◆ **Transcribed page contents**
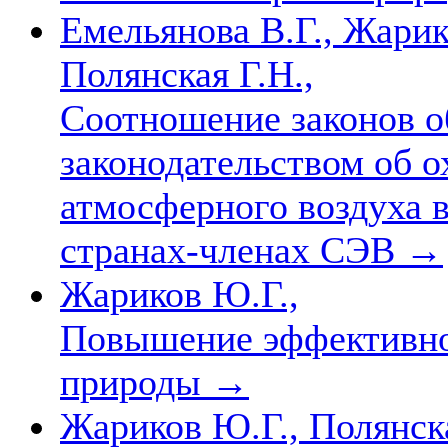
Емельянова В.Г., Жарик
Полянская Г.Н.,
Соотношение законов о
законодательством об ох
атмосферного воздуха 
странах-членах СЭВ
→
Жариков Ю.Г.,
Повышение эффективнос
природы
→
Жариков Ю.Г., Полянска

◆ **Brief**
Omit every picture, then repeat the remaining data exactly as it appears above.

◆ **Exercise response**
Емельянова В.Г., Жарик
Полянская Г.Н.,
Соотношение законов о
законодательством об ох
атмосферного воздуха 
странах-членах СЭВ
→
Жариков Ю.Г.,
Повышение эффективнос
природы
→
Жариков Ю.Г., Полянска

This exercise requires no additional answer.